John Maciejowski, PhD Back To 2023 Winners

2023 Winners

Vision

My lab wants to understand how innate immune defenses against pathogens operate within cancer cells. These efforts may lead to insights into how cancer-associated dysfunctions promote genomic instability and influence anti-tumor immunity. Our ultimate goals are to obtain fundamental insights into cancer genome evolution and extend the reach of immunotherapies.

John Maciejowski, PhD is an Assistant Member in the Molecular Biology Program at Memorial Sloan Kettering Cancer Center. Research in the Maciejowski lab focuses on understanding how innate immune defenses impact cancer genome integrity and anti-tumor immunity. Dr. Maciejowski started his lab in 2017 after performing postdoctoral work with Dr. Titia de Lange at Rockefeller University. While in the de Lange lab, Dr. Maciejowski discovered that fused chromosomes can survive cell division intact ultimately giving rise to clustered mutations that resembled patterns often found in cancer genomes. Dr. Maciejowski performed his doctoral studies as part of the inaugural class at the Gerstner Sloan Kettering Graduate School of Biomedical Sciences. One current focus of the Maciejowski lab is to understand the roles of the antiviral APOBEC3 deaminases in cancer genome evolution. Parallel work in the lab investigates how nuclear envelope instability at nuclear atypia like micronuclei causes DNA damage and pro-inflammatory immune responses. His lab develops and applies cell models to understand how tumor intrinsic processes provoke antiviral innate immune responses. Dr. Maciejowski is a Frank A. Howard Scholar, Pew Biomedical Scholar, and recipient of the Regeneron Prize for Creative Innovation.

Mechanisms and Consequences of Episodic A3A Activity in Human Cancer Cells

Cancer is considered to be a disease of the genome because the acquisition of genomic alterations spurs disease progression by disrupting natural checks on cell growth and behavior. These alterations can result from exposure to environmental factors, such as UV light or tobacco carcinogens, as well as internal biological processes. We have recently discovered that one of the most common alterations detected in cancer genomes are mutations caused by our endogenous A3A enzyme, which normally protects against viral infection by introducing mutations in viral genomes. Although most models assume that cancer mutations accumulate in a linear progression, our data suggested that A3A may operate in an unexpected manner by causing mutations in episodic bursts.
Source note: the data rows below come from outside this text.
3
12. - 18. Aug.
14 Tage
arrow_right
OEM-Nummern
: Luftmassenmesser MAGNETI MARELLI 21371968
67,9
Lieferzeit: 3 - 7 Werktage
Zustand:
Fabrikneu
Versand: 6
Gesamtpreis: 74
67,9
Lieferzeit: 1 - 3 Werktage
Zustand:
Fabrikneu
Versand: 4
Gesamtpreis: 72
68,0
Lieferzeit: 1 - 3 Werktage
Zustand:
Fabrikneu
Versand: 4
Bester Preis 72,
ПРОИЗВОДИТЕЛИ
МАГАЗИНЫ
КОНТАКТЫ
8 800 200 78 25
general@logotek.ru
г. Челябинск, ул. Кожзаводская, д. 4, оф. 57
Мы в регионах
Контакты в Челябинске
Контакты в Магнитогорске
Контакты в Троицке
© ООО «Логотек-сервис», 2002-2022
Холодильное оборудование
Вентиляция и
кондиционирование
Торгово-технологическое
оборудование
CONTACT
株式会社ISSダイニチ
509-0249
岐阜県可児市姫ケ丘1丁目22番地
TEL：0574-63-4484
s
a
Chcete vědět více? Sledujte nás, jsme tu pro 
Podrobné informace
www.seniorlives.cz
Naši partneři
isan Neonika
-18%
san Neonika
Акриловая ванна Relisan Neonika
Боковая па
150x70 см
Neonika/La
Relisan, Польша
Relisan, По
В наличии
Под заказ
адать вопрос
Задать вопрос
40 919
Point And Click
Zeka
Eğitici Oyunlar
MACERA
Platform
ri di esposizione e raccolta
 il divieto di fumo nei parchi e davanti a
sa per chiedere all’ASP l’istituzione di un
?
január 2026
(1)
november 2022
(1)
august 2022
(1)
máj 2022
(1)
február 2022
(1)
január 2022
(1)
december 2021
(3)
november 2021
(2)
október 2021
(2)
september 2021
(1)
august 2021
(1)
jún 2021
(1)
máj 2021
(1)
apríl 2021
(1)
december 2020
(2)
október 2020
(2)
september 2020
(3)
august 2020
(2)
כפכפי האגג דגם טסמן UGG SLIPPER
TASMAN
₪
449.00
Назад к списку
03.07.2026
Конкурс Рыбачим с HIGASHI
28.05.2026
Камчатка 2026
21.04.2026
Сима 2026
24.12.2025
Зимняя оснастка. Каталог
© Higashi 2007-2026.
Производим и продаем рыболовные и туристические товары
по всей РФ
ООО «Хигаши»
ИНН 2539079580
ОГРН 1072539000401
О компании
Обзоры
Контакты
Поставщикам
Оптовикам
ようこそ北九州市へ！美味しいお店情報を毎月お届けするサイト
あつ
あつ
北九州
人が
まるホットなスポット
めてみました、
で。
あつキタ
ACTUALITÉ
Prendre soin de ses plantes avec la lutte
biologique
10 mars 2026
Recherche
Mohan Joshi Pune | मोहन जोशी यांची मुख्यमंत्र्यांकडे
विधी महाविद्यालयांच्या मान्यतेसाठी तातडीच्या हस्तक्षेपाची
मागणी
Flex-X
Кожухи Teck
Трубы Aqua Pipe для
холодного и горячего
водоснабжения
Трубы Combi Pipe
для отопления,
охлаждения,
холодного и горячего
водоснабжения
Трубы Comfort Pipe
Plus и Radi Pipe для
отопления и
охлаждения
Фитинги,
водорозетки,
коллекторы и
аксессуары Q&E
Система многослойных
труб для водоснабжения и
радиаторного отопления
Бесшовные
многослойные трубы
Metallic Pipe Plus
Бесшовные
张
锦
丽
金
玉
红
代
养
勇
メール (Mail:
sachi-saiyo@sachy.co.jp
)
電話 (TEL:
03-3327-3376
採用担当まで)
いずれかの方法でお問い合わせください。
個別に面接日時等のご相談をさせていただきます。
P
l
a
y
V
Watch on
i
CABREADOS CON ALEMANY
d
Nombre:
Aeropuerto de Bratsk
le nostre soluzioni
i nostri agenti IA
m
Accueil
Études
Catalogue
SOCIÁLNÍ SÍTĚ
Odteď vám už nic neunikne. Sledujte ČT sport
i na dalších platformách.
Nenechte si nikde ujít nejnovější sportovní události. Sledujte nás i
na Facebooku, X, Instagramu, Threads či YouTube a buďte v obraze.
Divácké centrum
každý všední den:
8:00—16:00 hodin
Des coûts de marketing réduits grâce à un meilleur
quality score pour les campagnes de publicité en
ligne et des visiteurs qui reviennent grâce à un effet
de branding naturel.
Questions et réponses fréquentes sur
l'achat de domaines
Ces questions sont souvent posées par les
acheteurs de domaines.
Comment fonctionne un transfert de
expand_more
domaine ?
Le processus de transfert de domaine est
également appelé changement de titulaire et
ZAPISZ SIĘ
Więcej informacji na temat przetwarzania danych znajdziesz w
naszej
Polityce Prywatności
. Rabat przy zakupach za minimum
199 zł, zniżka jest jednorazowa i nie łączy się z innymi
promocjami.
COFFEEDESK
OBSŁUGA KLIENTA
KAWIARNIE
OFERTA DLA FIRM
“The Pershing Square Sohn Prize gives us the opportunity to understand how antiviral mutator enzymes are being weaponized by cancer cells to mutate chromosomal DNA.”

We arrived at these discoveries by developing an innovative, experimentally amenable set of cancer cell line models that recapitulate A3A mutagenesis in human cancers. Our main goals in this application are (1) To measure the extent of genomic damage that occurs during A3A bursting; (2) To identify the factors that provoke A3A to attack our own genome; (3) To uncover additional genome alterations caused by bursting A3A activity. The application is organized around the central hypothesis that intermittent dysfunctions inherent to many cancer cells drive transient A3A expression leading to extensive mutagenic bursting that ceases when the underlying dysfunction is resolved. We expect that completion of this work may uncover a new paradigm of genome instability in cancer where cancer-associated dysfunctions drive tumor heterogeneity by causing bursts of mutation driven by endogenous enzymatic activities.

“Innovation is the identification of technical solutions to solve long-standing, intractable problems and the ability to recognize when
established scientific concepts are being pushed by poor assumptions.”